There were any number of unique features about this vehicle that made it popular amongst the young and old. Perhaps the most unique feature related to its outwardly and stripped-down appearance.
The doors were interchangeable front to rear without the need for any tools. The windshield folded down providing the driver with that “bugs in your face” driving experience and the only instrumentation was a speedometer that also contained a rather small fuel gauge. The glove box was essentially a hole in the dashboard in which one should only place non-breakable items. There was also a gasoline-fueled heater that could be added as an option for those who intended on driving it year round.
A Volkswagen marketing slogan at the time teased potential buyers that one could hose out the interior while washing the exterior. Try that with your own passenger vehicle sitting in your driveway: on second thought, probably not a good idea. The Thing also came in three very distinct colours, again adding to its uniqueness – Pumpkin Orange, Blizzard White and Sunshine Yellow.
There were several region-specific versions produced including the Acapulco Thing, designed for the Las Brisas Hotel in Acapulco. It was most identifiable by its unique colour scheme, special dual-colour upholstery and was equipped with colour-accented running boards. It also had a surrey convertible top. A hard top was available but many buyers decided to leave this option behind at the dealerships – opting for that preferred top-down driving experience.
The primary exterior colour of the Acapulco Thing was Blizzard white with blue, orange, yellow or green accents usually contained to the running boards, front and rear bumpers. If you suspect you may be the owner of one of these rare special edition Acapulco Things that may have received a re-paint, check behind the dash panels for one of the unique accent colours.
There was also a Safari edition produced for the Mexican market that was also exported to some countries south of Mexico. These vehicles were typically Blizzard white in colour with an olive green convertible top. Of interest is the fact that all Mexican-bound vehicles had low compression pistons installed that would run efficiently on the lower grade Premex fuel.

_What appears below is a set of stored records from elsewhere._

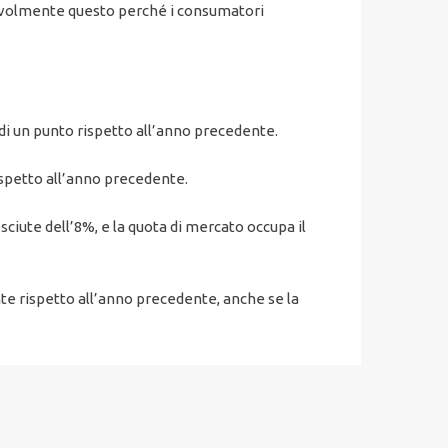
otevolmente questo perché i consumatori
 di un punto rispetto all’anno precedente.
ispetto all’anno precedente.
ciute dell’8%, e la quota di mercato occupa il
nte rispetto all’anno precedente, anche se la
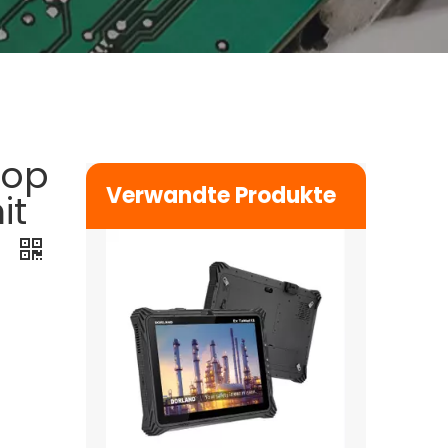
Ex Tablet10 (Windows-System)
top
$
0
Verwandte Produkte
it
s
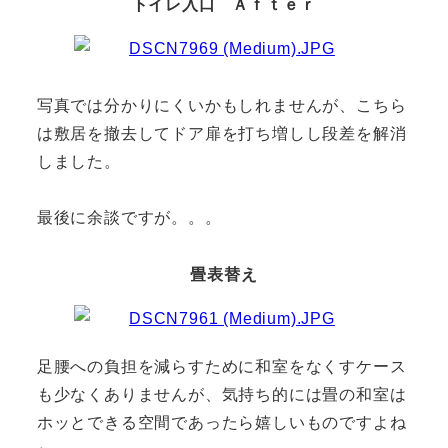
トイレ入口 Ａｆｔｅｒ
写真では分かりにくいかもしれませんが、こちら
は敷居を撤去してドア扉を打ち増しし段差を解消
しました。
最後に余談ですが。。。
畳表替え
足腰への負担を減らすために和室をなくすケース
も少なくありませんが、気持ち的には畳の和室は
ホッとできる空間であったら嬉しいものですよね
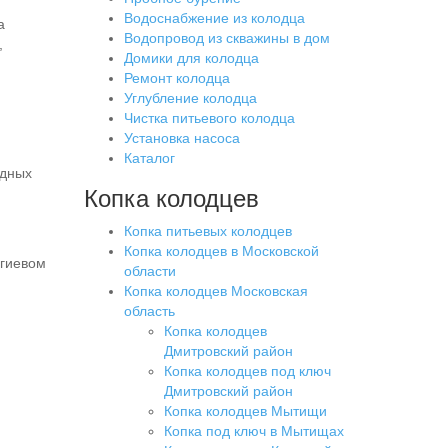
Водоснабжение из колодца
а
Водопровод из скважины в дом
,
Домики для колодца
Ремонт колодца
Углубление колодца
Чистка питьевого колодца
Установка насоса
Каталог
одных
Копка колодцев
Копка питьевых колодцев
Копка колодцев в Московской
ргиевом
области
Копка колодцев Московская
область
Копка колодцев
Дмитровский район
Копка колодцев под ключ
Дмитровский район
Копка колодцев Мытищи
Копка под ключ в Мытищах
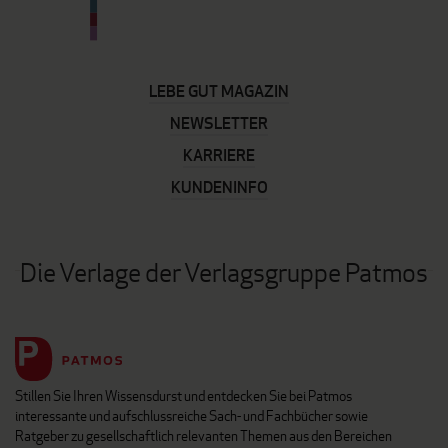
LEBE GUT MAGAZIN
NEWSLETTER
KARRIERE
KUNDENINFO
Die Verlage der Verlagsgruppe Patmos
Stillen Sie Ihren Wissensdurst und entdecken Sie bei Patmos
interessante und aufschlussreiche Sach- und Fachbücher sowie
Ratgeber zu gesellschaftlich relevanten Themen aus den Bereichen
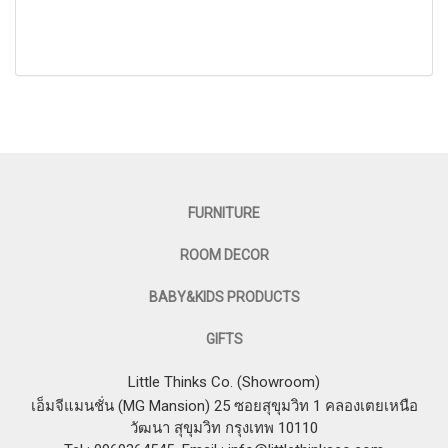
FURNITURE
ROOM DECOR
BABY&KIDS PRODUCTS
GIFTS
Little Thinks Co. (Showroom)
เอ็มจีแมนชั่น (MG Mansion) 25 ซอยสุขุมวิท 1 คลองเตยเหนือ
วัฒนา สุขุมวิท กรุงเทพ 10110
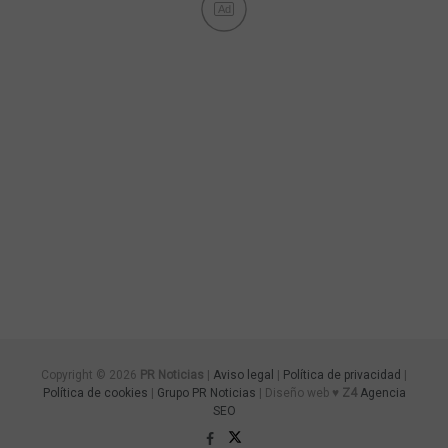
Ad
Copyright © 2026
PR Noticias
|
Aviso legal
|
Política de privacidad
|
Política de cookies
|
Grupo PR Noticias
| Diseño web ♥
Z4
Agencia
SEO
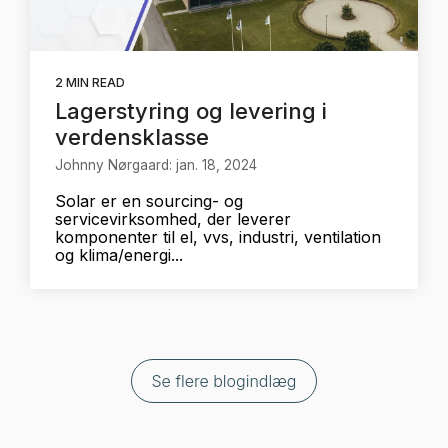
2 MIN READ
Lagerstyring og levering i
verdensklasse
Johnny Nørgaard: jan. 18, 2024
Solar er en sourcing- og
servicevirksomhed, der leverer
komponenter til el, vvs, industri, ventilation
og klima/energi...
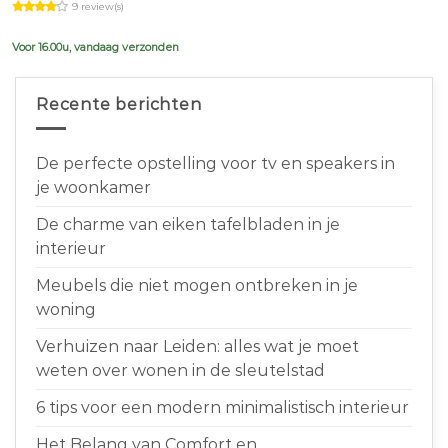
9 review(s)
was:
is:
€639,00.
€599,00.
Voor 16.00u, vandaag verzonden
Recente berichten
De perfecte opstelling voor tv en speakers in
je woonkamer
De charme van eiken tafelbladen in je
interieur
Meubels die niet mogen ontbreken in je
woning
Verhuizen naar Leiden: alles wat je moet
weten over wonen in de sleutelstad
6 tips voor een modern minimalistisch interieur
Het Belang van Comfort en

In craving uniqueness, The Thing spoke volumes to North American youth, however to a great extent pricing placed it slightly out of their reach. It was priced approximately $1,000 above a 1973 Volkswagen Beetle and was comparable in pricing to many other passenger vehicles available on the market at that time.
Prices dropped slightly in 1974, however by that time, Ralph Nader was pushing to have The Thing removed from VW dealerships on the grounds that it did not stand up to the stricter safety standards being imposed for passenger cars. Coincidently, importation to North America ceased after the 1974 model year.
The Thing could be referred to as a cult classic and in many respects it is. Its popularity has withstood the test of time and it is perhaps best known for its uniqueness and ease of maintenance.
At the time this article was written, there were twelve “Things” for sale on eBay ranging in price from $5,300 to $12,500 (Buy it Now pricing) – for the special Acapulco edition sporting a hard top. There was also one for sale that was located in Canada.
There are any number of web sites available should you wish to conduct further research and if seriously considering purchasing such a vehicle check out the various VW forums and drill down to information specific to The Thing. In conducting research for this article one of the common themes related to rust and the poor heating capabilities of the optional heater.
For enthusiasts in Canada, if you are seriously contemplating such a purchase, note this vehicle best be parked during winter months. It will no doubt however bring you great pleasure as you hit the roadways in the spring and summer.
If it is uniqueness you are looking for, this ride will provide you with all that and then some. Be prepared for lots of looks and long refueling stops as you address questions from admirers.